Dedicating time and effort to spring pasture maintenance will reward you with high-quality grazing the rest of the year.
“Early spring is the best time to be proactive about issues that otherwise can become a bigger, more expensive problem to manage,” said Karla Melgar, MSc, small acreage management specialist, front range region for Colorado State University Extension. “As soon as grasses begin to deteriorate, it takes more effort to bring it back to its most optimum state.”
As you’re waiting for spring to arrive, consider these pasture maintenance strategies to maximize forage growth on your farm.
Wait to graze: It can be tempting to allow horses to graze at the first sight of green grass, but if you can be patient with grazing and rest pastures, the plants will provide ample nutrition for your horses all grazing season. Wait for 6-8 inches of grass growth before gradually transitioning your horses to grazing. Use a sacrifice or dry-lot to turn horses out until then, said Laura Kenny, MS, equine educator at Penn State Extension.
“Keep horses off the pasture until grass has started to grow back,” she said. “Winter and early spring grazing damages forage plants and soil structure, especially when soils are wet, and it will take longer for the plants to come back in the spring.”
Evaluate your pastures: “It’s important to walk around the property and identify any unwanted plants and choose the right control method, whether it is pre- or post- emergence herbicides or cultural practices like targeted grazing,” said Melgar. “Make sure fences are in a good state, and check for spots of bare soil and rutted or compacted areas.”
Review your grazing plan: Pastures should have time to rest and regrow to provide the most nutritional value.
“Rotational grazing involves subdividing larger pastures into smaller ones that are grazed one at a time,” Kenny added. “By the time each pasture has been grazed, the first one in the rotation should have had a few weeks to regrow and be ready for another grazing.”

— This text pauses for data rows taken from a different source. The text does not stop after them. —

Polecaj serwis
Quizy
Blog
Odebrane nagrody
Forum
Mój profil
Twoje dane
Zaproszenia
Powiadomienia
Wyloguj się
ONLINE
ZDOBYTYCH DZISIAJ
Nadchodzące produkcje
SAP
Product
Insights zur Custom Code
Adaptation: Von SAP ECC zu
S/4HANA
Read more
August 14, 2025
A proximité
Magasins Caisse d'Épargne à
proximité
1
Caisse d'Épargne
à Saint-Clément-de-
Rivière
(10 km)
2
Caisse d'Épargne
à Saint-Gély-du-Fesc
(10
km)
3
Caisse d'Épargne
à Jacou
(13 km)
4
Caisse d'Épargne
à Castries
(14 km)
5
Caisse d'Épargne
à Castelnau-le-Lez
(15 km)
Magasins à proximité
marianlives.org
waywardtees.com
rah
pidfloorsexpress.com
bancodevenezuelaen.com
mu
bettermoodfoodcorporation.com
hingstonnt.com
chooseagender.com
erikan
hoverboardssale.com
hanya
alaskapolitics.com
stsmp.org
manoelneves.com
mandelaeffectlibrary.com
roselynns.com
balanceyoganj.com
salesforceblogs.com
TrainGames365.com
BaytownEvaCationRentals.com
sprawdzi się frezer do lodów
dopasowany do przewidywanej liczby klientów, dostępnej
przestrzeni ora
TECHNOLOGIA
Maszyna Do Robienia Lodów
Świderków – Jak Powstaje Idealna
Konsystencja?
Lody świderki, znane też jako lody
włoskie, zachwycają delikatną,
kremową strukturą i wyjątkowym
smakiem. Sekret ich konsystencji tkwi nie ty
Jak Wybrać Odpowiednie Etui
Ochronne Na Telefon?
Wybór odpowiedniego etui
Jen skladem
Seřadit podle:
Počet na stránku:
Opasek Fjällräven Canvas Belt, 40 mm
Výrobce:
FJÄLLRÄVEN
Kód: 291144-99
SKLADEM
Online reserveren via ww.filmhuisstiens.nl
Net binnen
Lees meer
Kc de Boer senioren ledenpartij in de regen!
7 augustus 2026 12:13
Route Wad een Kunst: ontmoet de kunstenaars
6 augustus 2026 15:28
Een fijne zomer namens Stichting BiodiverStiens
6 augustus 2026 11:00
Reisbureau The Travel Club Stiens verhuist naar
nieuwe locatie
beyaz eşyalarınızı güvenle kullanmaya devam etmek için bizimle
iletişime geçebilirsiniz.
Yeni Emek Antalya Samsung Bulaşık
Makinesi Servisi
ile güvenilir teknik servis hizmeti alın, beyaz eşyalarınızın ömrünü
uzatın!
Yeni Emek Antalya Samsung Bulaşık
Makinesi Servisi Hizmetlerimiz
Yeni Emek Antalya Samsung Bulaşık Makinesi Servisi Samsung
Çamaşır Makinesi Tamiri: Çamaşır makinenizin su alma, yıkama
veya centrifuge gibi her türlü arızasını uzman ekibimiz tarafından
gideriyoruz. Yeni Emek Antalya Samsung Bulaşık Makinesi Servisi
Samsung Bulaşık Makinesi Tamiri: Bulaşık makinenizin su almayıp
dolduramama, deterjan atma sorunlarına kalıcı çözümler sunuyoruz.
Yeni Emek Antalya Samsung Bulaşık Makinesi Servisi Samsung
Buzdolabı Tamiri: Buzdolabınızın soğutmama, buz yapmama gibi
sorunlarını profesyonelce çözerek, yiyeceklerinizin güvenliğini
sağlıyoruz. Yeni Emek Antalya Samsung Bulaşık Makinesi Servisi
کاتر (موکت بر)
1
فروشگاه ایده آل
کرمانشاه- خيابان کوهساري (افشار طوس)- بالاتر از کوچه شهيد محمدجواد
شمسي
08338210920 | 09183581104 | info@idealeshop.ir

Conduct a soil test: “Just as your horse needs optimal nutrition to thrive and perform, so do your pasture forages,” Kenny said. “The soil test results will tell you about your soil’s acidity and fertility, what you can apply to fix it (such as lime and fertilizer), and how often.”

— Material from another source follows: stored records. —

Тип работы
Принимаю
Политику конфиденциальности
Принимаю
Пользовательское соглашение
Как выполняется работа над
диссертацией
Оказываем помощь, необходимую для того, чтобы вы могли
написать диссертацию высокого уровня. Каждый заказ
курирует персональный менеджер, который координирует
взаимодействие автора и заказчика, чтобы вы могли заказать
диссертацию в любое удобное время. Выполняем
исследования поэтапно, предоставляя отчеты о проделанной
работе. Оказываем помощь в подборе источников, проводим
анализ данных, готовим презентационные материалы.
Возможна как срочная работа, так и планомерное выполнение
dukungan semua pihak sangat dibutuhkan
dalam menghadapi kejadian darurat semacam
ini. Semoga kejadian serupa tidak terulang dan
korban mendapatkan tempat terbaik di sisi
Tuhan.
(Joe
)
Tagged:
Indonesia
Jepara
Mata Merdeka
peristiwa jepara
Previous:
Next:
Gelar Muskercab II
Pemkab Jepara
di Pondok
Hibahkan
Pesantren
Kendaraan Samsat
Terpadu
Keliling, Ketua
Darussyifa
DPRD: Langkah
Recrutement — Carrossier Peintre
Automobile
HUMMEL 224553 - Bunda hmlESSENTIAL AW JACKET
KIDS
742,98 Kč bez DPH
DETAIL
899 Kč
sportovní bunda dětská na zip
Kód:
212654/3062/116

Overseed bare spots: Plan to reseed or overseed bare spots early to give grass a chance to start, but wait until the ground is not frozen to allow seeds access to more moisture when the temperatures rise.
“Reseeding areas of high traffic may seem like a lost battle, and plants might never be as vigorous as the rest of the field,” said Melgar. “Keeping these parts of the field covered with grass reduces the chances of weeds growing and expanding from that area to other healthy parts of the pasture.”
Pamper Pastures Year Round
Spring is the most common time of year to think about pasture maintenance. However, it takes year-round attention to get the best results.
“The important thing to remember is that pasture management should always be on your mind, not just in the spring because there are different considerations during each season,” Kenny said.